All groups studied did experience a gradual improvement over time. It seemed that more treatment was better, in that patients who continued monthly sessions after the completion of the four-month program
reported better results on all outcome measures. Patients who did not complete the program did improve
between initial assessment and follow-up, but at a “baseline rate” similar to completing patients’
postprogram improvement, and less than the improvement completing patients experienced over time-slices including the treatment period itself. However, it must be acknowledged that patients continuing
treatment or exercises were a self-selected population, and the correlation between further treatment
and improvement does not establish causality. In our study, a common cause of noncompletion was moving on to surgery—a failure of treatment—and younger, male, and less severe patients were also
more likely to abandon treatment.
 
As with other studies, it has been difficult to meaningfully predict, based on initial factors, which
patients will not complete or fail treatment. Unlike one previous report, treatment failures in our study
displayed a significant postprogram catch-up improvement. It may be that the sphincter exercises—
also continued by this group—are for some patients less effective under certain conditions or that a longer duration of treatment is required, beyond the fivemonths afforded by the treatment program.
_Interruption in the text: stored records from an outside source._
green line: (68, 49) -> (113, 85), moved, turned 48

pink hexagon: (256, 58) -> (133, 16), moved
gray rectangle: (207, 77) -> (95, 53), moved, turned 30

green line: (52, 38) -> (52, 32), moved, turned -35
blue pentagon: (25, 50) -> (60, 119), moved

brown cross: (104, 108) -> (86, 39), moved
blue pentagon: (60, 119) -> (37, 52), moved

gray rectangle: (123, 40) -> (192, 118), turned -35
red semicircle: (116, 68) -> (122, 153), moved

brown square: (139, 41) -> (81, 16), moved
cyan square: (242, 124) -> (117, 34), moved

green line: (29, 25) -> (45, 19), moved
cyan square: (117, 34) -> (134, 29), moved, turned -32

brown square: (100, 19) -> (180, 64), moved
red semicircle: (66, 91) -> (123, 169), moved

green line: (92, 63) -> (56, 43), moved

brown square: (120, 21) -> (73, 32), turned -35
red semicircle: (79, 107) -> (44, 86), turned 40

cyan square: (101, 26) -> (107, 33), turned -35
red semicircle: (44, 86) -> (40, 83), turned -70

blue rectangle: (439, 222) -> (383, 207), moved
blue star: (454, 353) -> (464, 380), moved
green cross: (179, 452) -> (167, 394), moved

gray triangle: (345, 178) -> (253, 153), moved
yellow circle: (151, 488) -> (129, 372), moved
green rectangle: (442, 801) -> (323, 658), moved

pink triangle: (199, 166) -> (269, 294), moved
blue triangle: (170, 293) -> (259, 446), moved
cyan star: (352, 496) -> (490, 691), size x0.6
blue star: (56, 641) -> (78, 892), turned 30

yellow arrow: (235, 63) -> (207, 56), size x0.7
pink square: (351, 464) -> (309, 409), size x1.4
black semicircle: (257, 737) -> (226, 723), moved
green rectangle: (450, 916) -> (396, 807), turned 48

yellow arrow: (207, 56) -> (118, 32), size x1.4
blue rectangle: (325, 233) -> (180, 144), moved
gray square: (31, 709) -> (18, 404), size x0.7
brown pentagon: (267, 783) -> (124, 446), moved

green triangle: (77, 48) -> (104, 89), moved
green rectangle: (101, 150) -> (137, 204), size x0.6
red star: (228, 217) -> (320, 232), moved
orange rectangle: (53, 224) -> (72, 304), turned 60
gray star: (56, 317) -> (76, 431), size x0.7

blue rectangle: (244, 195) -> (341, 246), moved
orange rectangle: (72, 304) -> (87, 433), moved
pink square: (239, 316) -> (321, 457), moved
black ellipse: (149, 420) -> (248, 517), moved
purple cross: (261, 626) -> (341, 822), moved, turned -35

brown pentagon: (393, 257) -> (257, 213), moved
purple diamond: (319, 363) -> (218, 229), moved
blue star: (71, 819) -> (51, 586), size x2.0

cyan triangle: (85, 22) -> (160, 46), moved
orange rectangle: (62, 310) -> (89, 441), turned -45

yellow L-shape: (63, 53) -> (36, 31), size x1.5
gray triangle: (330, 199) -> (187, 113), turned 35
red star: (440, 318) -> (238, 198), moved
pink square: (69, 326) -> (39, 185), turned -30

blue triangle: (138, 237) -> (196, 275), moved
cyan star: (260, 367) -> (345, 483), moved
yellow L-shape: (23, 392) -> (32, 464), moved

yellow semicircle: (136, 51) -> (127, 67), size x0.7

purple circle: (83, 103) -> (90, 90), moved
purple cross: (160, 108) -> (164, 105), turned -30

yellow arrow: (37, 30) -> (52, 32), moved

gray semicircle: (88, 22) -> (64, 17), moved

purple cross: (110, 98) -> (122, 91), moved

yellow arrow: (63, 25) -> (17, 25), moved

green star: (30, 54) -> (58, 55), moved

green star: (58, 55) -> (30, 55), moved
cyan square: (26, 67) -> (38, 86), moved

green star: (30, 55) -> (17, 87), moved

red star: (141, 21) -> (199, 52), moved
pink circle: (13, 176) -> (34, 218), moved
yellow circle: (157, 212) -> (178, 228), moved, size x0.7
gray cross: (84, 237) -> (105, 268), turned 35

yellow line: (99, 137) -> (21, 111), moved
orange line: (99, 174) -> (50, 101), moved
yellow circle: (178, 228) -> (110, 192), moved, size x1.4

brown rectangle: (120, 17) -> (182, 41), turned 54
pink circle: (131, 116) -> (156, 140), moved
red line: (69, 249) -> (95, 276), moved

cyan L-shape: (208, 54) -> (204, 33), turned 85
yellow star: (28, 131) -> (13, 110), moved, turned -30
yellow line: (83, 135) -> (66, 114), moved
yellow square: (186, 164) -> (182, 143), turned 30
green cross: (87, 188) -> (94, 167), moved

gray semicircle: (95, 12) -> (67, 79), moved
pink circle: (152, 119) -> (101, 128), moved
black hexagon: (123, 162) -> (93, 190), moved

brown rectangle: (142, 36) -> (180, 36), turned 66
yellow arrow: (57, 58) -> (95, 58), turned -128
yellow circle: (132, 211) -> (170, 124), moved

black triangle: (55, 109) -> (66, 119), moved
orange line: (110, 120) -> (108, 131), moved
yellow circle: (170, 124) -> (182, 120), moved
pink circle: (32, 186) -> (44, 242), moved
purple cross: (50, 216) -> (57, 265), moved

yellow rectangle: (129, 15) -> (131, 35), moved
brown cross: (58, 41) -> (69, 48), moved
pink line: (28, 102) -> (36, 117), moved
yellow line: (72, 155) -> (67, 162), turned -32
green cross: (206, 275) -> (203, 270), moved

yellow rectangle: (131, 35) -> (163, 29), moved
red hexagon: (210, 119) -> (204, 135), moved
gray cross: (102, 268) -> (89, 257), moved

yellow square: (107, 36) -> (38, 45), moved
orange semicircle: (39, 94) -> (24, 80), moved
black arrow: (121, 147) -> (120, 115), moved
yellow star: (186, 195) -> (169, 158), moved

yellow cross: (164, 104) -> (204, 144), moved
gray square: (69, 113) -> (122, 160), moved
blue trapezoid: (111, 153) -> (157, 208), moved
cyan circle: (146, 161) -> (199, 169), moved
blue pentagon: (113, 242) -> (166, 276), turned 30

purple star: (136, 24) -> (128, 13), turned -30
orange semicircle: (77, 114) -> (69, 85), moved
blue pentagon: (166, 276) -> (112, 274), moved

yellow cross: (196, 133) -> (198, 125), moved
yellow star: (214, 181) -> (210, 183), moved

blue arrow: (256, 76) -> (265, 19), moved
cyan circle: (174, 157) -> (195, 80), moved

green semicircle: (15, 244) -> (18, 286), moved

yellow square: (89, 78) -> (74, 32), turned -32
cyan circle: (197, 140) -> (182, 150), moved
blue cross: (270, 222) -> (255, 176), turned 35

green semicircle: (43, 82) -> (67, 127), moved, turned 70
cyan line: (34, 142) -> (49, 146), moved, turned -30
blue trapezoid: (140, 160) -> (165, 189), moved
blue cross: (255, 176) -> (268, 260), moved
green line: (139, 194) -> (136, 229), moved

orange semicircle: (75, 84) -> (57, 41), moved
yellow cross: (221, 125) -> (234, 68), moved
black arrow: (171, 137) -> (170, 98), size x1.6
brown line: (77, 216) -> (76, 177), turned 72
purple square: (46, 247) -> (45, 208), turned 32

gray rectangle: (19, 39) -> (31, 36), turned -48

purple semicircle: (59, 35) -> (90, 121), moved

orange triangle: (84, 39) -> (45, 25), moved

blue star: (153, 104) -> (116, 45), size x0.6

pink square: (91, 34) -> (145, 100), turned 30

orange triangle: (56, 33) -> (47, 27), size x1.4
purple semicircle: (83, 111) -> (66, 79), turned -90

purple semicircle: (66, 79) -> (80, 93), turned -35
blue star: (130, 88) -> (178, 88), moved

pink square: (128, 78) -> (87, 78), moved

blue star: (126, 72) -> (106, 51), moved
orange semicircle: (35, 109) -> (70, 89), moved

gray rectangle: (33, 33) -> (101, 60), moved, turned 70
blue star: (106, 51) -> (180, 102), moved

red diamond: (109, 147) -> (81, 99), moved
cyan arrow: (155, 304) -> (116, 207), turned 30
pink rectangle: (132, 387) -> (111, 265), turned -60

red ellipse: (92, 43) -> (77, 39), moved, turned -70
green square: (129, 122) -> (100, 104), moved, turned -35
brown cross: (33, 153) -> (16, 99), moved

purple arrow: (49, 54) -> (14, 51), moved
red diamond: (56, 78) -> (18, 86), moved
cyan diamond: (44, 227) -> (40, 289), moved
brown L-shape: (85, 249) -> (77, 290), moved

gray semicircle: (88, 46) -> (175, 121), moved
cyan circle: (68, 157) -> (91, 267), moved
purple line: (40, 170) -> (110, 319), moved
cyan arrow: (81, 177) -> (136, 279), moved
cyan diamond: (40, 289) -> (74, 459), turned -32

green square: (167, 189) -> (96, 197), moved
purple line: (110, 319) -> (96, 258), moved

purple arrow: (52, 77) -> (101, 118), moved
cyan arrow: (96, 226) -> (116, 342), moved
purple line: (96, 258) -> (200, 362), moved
However, what was far more remarkable about the treatment failures is that—despite worsening fecal incontinence—their self-assessment of incontinence severity and quality of life at the time of program completion was no different from patients whose symptom scores improved. Likewise, patients whose symptom scores worsened after program completion still reported an increase in quality of life during this time period.
 
Because patients’ self-assessment of severity correlated with quality of life whereas incontinence scores did not, there are clearly other factors involved in the patient’s self-assessment beyond those addressed by the St. Mark’s and Pescatori quantitative scales, which in part explains the 18 percent of respondents who believed that neither the exercises nor the biofeedback were the most helpful component of the program, but rather “talking about things. Many patients explained their subjective improvement in terms of “I’ve gotten used to it” or “I’ve learned to cope with it.” Although we should not abandon our fecally incontinent patients to their own devices or to the healing forces of time, further research into what factors underpin clinical and quality of life improvements, and their relationship, is important. Although quality of life is the crucial issue for many patients suffering with fecal incontinence, it is little researched and seldom reported in conjunction with treatment programs. Although improving greatly with treatment, it correlates poorly with scores of fecal incontinence, suggesting that there are important aspects of treatment programs independent of the primary intervention that are not being appropriately recognized.